Surgeon Dentist

June 22nd, 2012

The wall of the alveolar canal is formed by a cortical fabric halo sseo in way to the fabric alveolar that it is dense. 0ccasionally, no fabric cortical is observed around the nerve, having made it difficult its demonstration. In some patients, the beam to neurovascular has inferior, mesial course and initial, after the mentoniano forame, forming recurrent handle of varied dimensions. According to Tepper et al. (2001), the area enters the mentonianos forames in the jaw is considered the region of choice due to its favorable anatomical conditions and for the rarity of vital complications. Some of the described complications in literature can appear during the preparation of the receiving place, in which the lingual compact bone of the jaw can severely be perforateed. Consequentemente, a vase in the wooden floor of the mouth can be reached, resulting in great edema with acute dispnia e, in the majority of the cases, with a period of latency of many hours. For D' ippolito (2001), the quality of the examination and the report tomographic, as well as its utility, they depend on the correct one and needs focalizao the area interest, that must be specified by the Surgeon Dentist when of the request of the examination.

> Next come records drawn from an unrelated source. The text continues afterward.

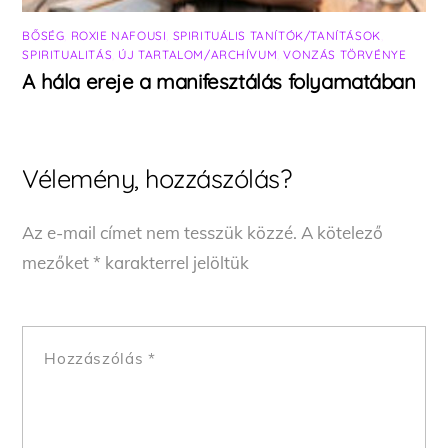
BŐSÉG
,
ROXIE NAFOUSI
,
SPIRITUÁLIS TANÍTÓK/TANÍTÁSOK
,
SPIRITUALITÁS
,
ÚJ TARTALOM/ARCHÍVUM
,
VONZÁS TÖRVÉNYE
A hála ereje a manifesztálás folyamatában
Vélemény, hozzászólás?
Az e-mail címet nem tesszük közzé.
A kötelező
mezőket
*
karakterrel jelöltük
Hozzászólás
*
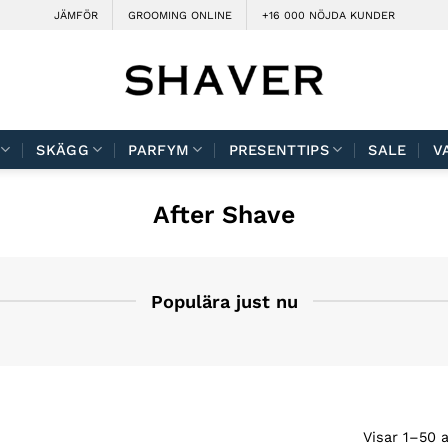
JÄMFÖR
GROOMING ONLINE
+16 000 NÖJDA KUNDER
SKÄGG
PARFYM
PRESENTTIPS
SALE
V
After Shave
Populära just nu
Visar 1–50 a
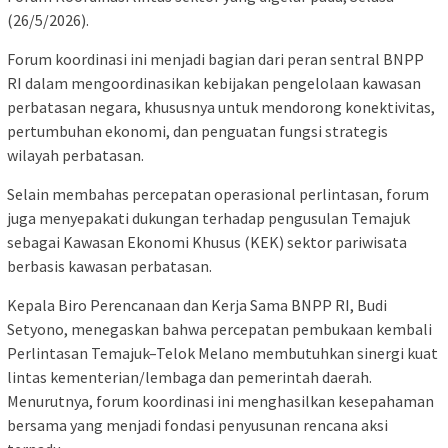
(26/5/2026).
Forum koordinasi ini menjadi bagian dari peran sentral BNPP
RI dalam mengoordinasikan kebijakan pengelolaan kawasan
perbatasan negara, khususnya untuk mendorong konektivitas,
pertumbuhan ekonomi, dan penguatan fungsi strategis
wilayah perbatasan.
Selain membahas percepatan operasional perlintasan, forum
juga menyepakati dukungan terhadap pengusulan Temajuk
sebagai Kawasan Ekonomi Khusus (KEK) sektor pariwisata
berbasis kawasan perbatasan.
Kepala Biro Perencanaan dan Kerja Sama BNPP RI, Budi
Setyono, menegaskan bahwa percepatan pembukaan kembali
Perlintasan Temajuk–Telok Melano membutuhkan sinergi kuat
lintas kementerian/lembaga dan pemerintah daerah.
Menurutnya, forum koordinasi ini menghasilkan kesepahaman
bersama yang menjadi fondasi penyusunan rencana aksi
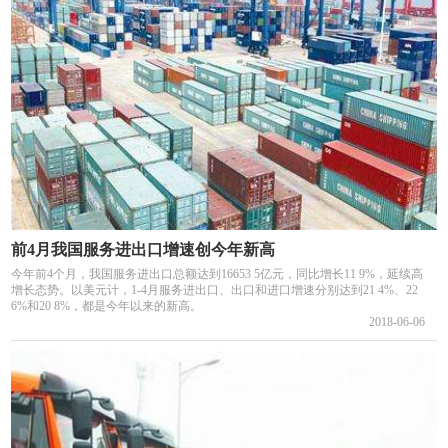
前4月我国服务进出口增速创今年新高
今年前4个月，我国服务进出口总额达到16653 5亿元，同比增长11 9%，延续高
增长态势。以美元计，1-4月服务进出口、出口和进口增速分别达到21 4%、22
6%和20 8%，都是今年以来的新高。
2018-06-06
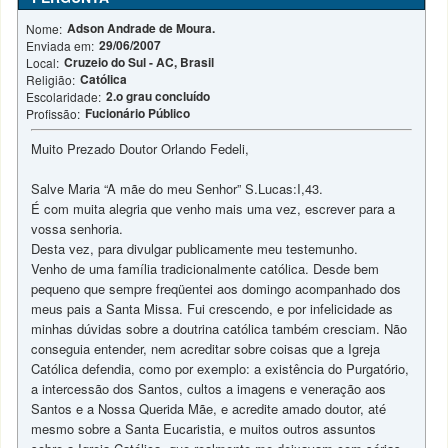
Adson Andrade de Moura.
Nome:
29/06/2007
Enviada em:
Cruzeio do Sul - AC, Brasil
Local:
Católica
Religião:
2.o grau concluído
Escolaridade:
Fucionário Público
Profissão:
Muito Prezado Doutor Orlando Fedeli,
Salve Maria “A mãe do meu Senhor” S.Lucas:I,43.
É com muita alegria que venho mais uma vez, escrever para a
vossa senhoria.
Desta vez, para divulgar publicamente meu testemunho.
Venho de uma família tradicionalmente católica. Desde bem
pequeno que sempre freqüentei aos domingo acompanhado dos
meus pais a Santa Missa. Fui crescendo, e por infelicidade as
minhas dúvidas sobre a doutrina católica também cresciam. Não
conseguia entender, nem acreditar sobre coisas que a Igreja
Católica defendia, como por exemplo: a existência do Purgatório,
a intercessão dos Santos, cultos a imagens e veneração aos
Santos e a Nossa Querida Mãe, e acredite amado doutor, até
mesmo sobre a Santa Eucaristia, e muitos outros assuntos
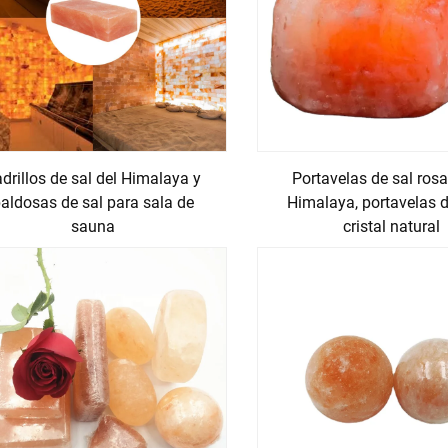
s físicas estables que lo hacen muy versátil en diversas aplic
ue lo hace adecuado para su uso en utensilios de cocina como b
ente, infundiendo los alimentos con un sabor único mientras m
opicidad, es decir, puede absorber humedad del aire. Esta propi
ae y atrapa la humedad y las impurezas, liberando luego aire lim
zan su fiabilidad y eficacia en diferentes situaciones.
drillos de sal del Himalaya y
Portavelas de sal ros
aldosas de sal para sala de
Himalaya, portavelas d
sauna
cristal natural
ecológico y sostenible. La extracción del Producto de Sal del
mpacto en el ecosistema circundante. A diferencia de algunos p
n contaminación, la extracción del Producto de Sal del Himala
n vastos, lo que garantiza un suministro a largo plazo y sosten
la salud personal, sino que también apoya prácticas respetuosa
s como para el planeta.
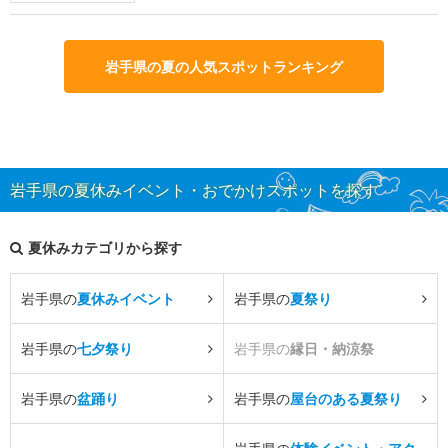
岩手県の夏の人気スポットランキング
岩手県の夏休みイベント・おでかけスポットを探す
夏休みカテゴリから探す
岩手県の
夏休みイベント
岩手県の
夏祭り
岩手県の
七夕祭り
岩手県の
縁日・納涼祭
岩手県の
盆踊り
岩手県の
屋台のある夏祭り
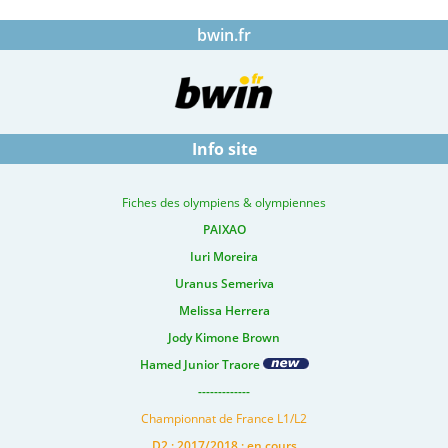
bwin.fr
Info site
Fiches des olympiens & olympiennes
PAIXAO
Iuri Moreira
Uranus Semeriva
Melissa Herrera
Jody Kimone Brown
Hamed Junior Traore
-------------
Championnat de France L1/L2
D2 : 2017/2018 : en cours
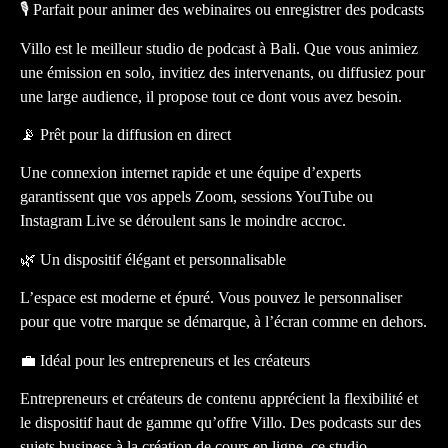
🎙️ Parfait pour animer des webinaires ou enregistrer des podcasts
Villo est le meilleur studio de podcast à Bali. Que vous animiez
une émission en solo, invitiez des intervenants, ou diffusiez pour
une large audience, il propose tout ce dont vous avez besoin.
📡 Prêt pour la diffusion en direct
Une connexion internet rapide et une équipe d’experts
garantissent que vos appels Zoom, sessions YouTube ou
Instagram Live se déroulent sans le moindre accroc.
🌿 Un dispositif élégant et personnalisable
L’espace est moderne et épuré. Vous pouvez le personnaliser
pour que votre marque se démarque, à l’écran comme en dehors.
💼 Idéal pour les entrepreneurs et les créateurs
Entrepreneurs et créateurs de contenu apprécient la flexibilité et
le dispositif haut de gamme qu’offre Villo. Des podcasts sur des
sujets business à la création de cours en ligne, ce studio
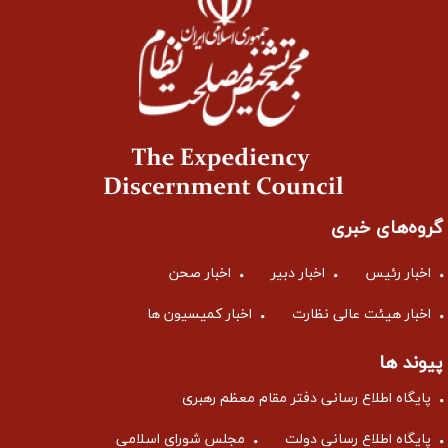
گروه‌های خبری
اخبار رئیس
اخبار دبیر
اخبار صحن
اخبار هیئت عالی نظارت
اخبار کمیسیون ها
پیوند ها
پایگاه اطلاع رسانی دفتر مقام معظم رهبری
پایگاه اطلاع رسانی دولت
مجلس شورای اسلامی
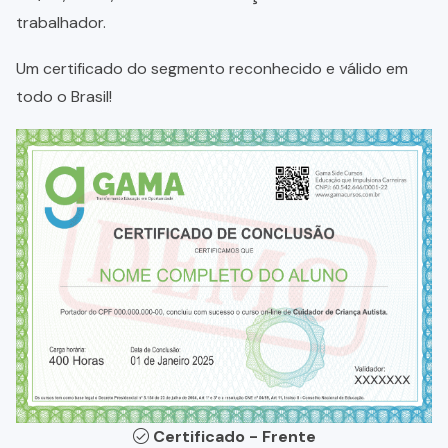
trabalhador.
Um certificado do segmento reconhecido e válido em
todo o Brasil!
Certificado - Frente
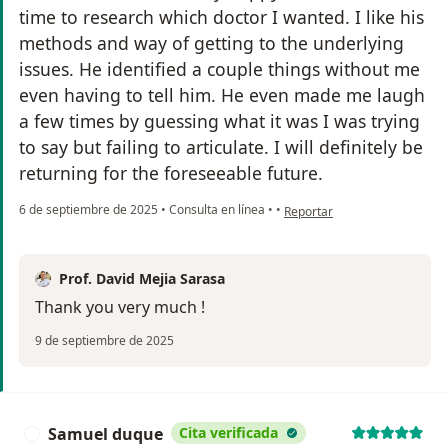
time to research which doctor I wanted. I like his
methods and way of getting to the underlying
issues. He identified a couple things without me
even having to tell him. He even made me laugh
a few times by guessing what it was I was trying
to say but failing to articulate. I will definitely be
returning for the foreseeable future.
en opinión del usuario Benja
6 de septiembre de 2025
•
Consulta en línea
•
•
Reportar
Prof. David Mejia Sarasa
Thank you very much !
9 de septiembre de 2025
Samuel duque
Cita verificada
S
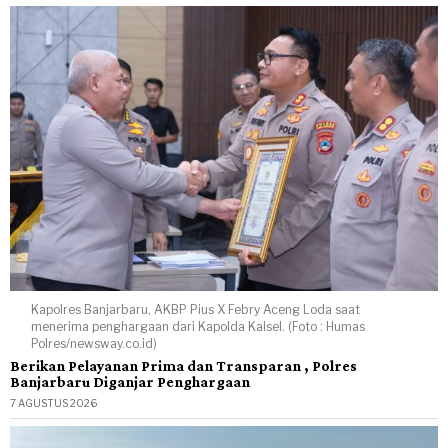
Kapolres Banjarbaru, AKBP Pius X Febry Aceng Loda saat
menerima penghargaan dari Kapolda Kalsel. (Foto : Humas
Polres/newsway.co.id)
Berikan Pelayanan Prima dan Transparan , Polres
Banjarbaru Diganjar Penghargaan
7 AGUSTUS 2026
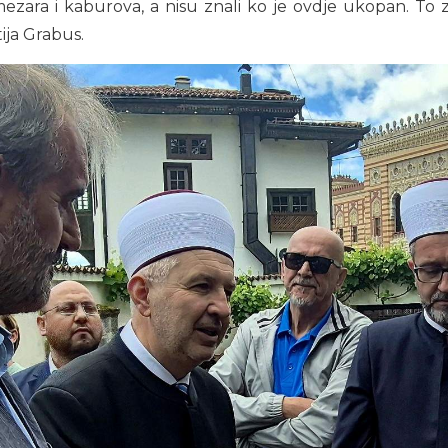
mezara i kaburova, a nisu znali ko je ovdje ukopan. To z
ija Grabus.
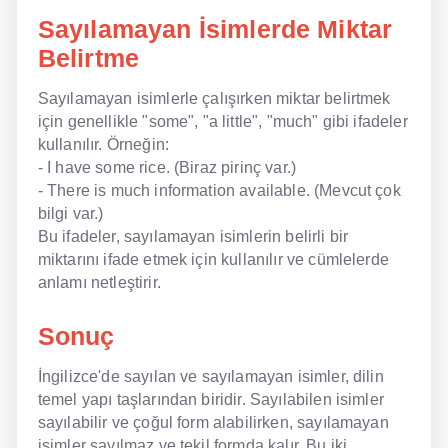
Sayılamayan İsimlerde Miktar
Belirtme
Sayılamayan isimlerle çalışırken miktar belirtmek
için genellikle "some", "a little", "much" gibi ifadeler
kullanılır. Örneğin:
- I have some rice. (Biraz pirinç var.)
- There is much information available. (Mevcut çok
bilgi var.)
Bu ifadeler, sayılamayan isimlerin belirli bir
miktarını ifade etmek için kullanılır ve cümlelerde
anlamı netleştirir.
Sonuç
İngilizce'de sayılan ve sayılamayan isimler, dilin
temel yapı taşlarından biridir. Sayılabilen isimler
sayılabilir ve çoğul form alabilirken, sayılamayan
isimler sayılmaz ve tekil formda kalır. Bu iki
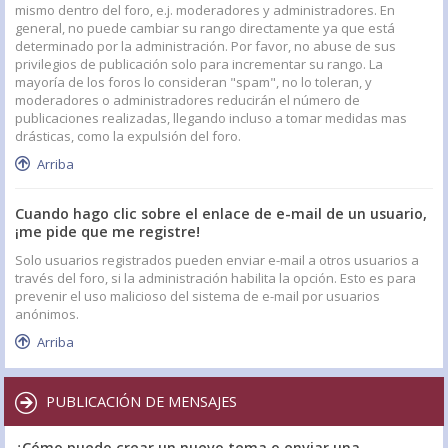
mismo dentro del foro, e.j. moderadores y administradores. En
general, no puede cambiar su rango directamente ya que está
determinado por la administración. Por favor, no abuse de sus
privilegios de publicación solo para incrementar su rango. La
mayoría de los foros lo consideran "spam", no lo toleran, y
moderadores o administradores reducirán el número de
publicaciones realizadas, llegando incluso a tomar medidas mas
drásticas, como la expulsión del foro.
Arriba
Cuando hago clic sobre el enlace de e-mail de un usuario,
¡me pide que me registre!
Solo usuarios registrados pueden enviar e-mail a otros usuarios a
través del foro, si la administración habilita la opción. Esto es para
prevenir el uso malicioso del sistema de e-mail por usuarios
anónimos.
Arriba
PUBLICACIÓN DE MENSAJES
¿Cómo puedo crear un nuevo tema o enviar una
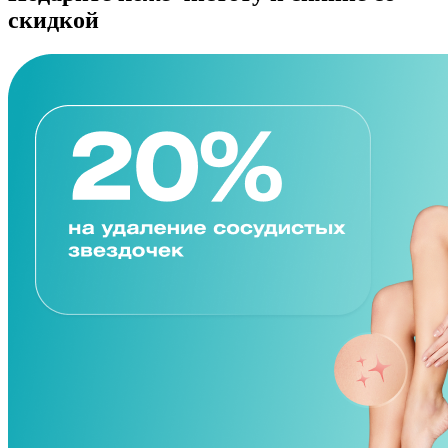
скидкой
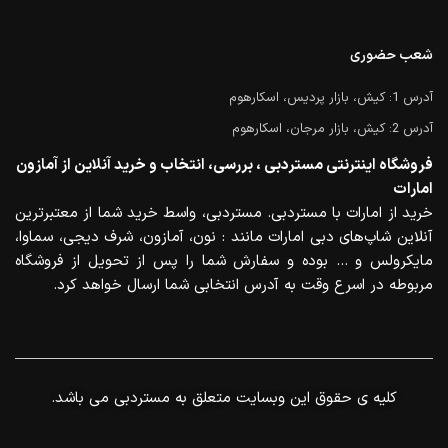
شعب حضوری
آدرس 1: کیش، بازار پردیس، اسکارهوم
آدرس 2: کیش، بازار مرجان، اسکارهوم
فروشگاه اینترنتی مستردبی ، بررسی، انتخاب و خرید آنلاین از آمازون
امارات
خرید از امارات با مستردبی. مستردبی، واسط خرید شما از معتبرترین
آنلاین شاپ‌های دبی امارات مانند : نون، آمازون، شرف دیجی، سماوا،
مایکرولس و … بوده و سفارش شما را پس از تحویل از فروشگاه
مربوطه در اسرع وقت به آدرس انتخابی شما ارسال خواهد کرد.
.کلیه ی حقوق این وبسایت متعلق به مستردبی می باشد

The plate of bite with hiperdensos markers in the interest place (radiological guide) facilitates and speeds up the accomplishment of the tomographic examination in patients partially indented and minimizes the involuntary mandibular movements in edntulos individuals, reducing the movement devices and improving the communication between the involved specialists. Snows (2001) concluded that the information on the alveolar process, the linking of the cortical sseas and structures that will have to be prevented during the surgery alone will be possible with the images of Computerized Cat scan. The evaluation of the form and contour of the alveolar arches are possible through the images reconstructed in the sagittal plan.